The Past
The
mechanics’ institute movement was initiated by Lord Birkbeck in the 1820s in Britain
to promote the diffusion of knowledge and moral enlightenment to working men. The concept spread rapidly throughout the
Empire as a localised means of providing community-based education and cultural
activities. The first in the Australasian colonies was the Hobart Town
Mechanics’ Institute in 1827, and Launceston established its own fifteen years
later.
The Launceston Mechanics’ Institute was formed by a group of citizens,
including Police Magistrate W H Breton, newspaper editor and Congregational
minister John West, newspaper proprietor James Aikenhead, and other influential
figures such as Rev. Charles Price, William Henty and Thomas Button. It offered
programmes of lectures and entertainments, and operated a library for the use
of members. It grew largely through increasing membership and an expanding
program of cultural events, while its resources accumulated through donations
of books, periodicals and objects of scientific and technical interest by
members, eventually augmented by modest government funding.
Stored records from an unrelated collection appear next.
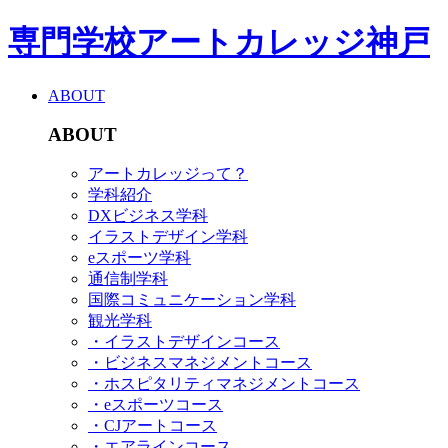
専門学校アートカレッジ神戸
ABOUT
ABOUT
アートカレッジって？
学科紹介
DXビジネス学科
イラストデザイン学科
eスポーツ学科
通信制学科
国際コミュニケーション学科
観光学科
・イラストデザインコース
・ビジネスマネジメントコース
・ホスピタリティマネジメントコース
・eスポーツコース
・CJアートコース
・エアラインコース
The members, with
general support from the community and a government grant, constructed a fine
building in the centre of the prospering town, the Launceston Mechanics’
Institute, in 1860.
The
institution, with changes of name and function, existed through to 1945; its
building was demolished in 1971, with the remaining resources being transferred
to the custody of the State Library of Tasmania. During this period of well over
a century, the Mechanics’ Institute gave rise to a number of Launceston’s most
significant cultural institutions, including the Launceston Library, the Queen Victoria
Museum and Art Gallery,
and shorter-lived book discussion groups, choral and orchestral societies,
drama groups and a Parliamentary Debating Society.
Histories of the Institute’s
seminal role in Launceston life were written by Ernest Whitfeld in 1906 based
on notes by Henry Button celebrating its first 50 years, and by
Stefan Petrow in 1998 after its sesquicentenary.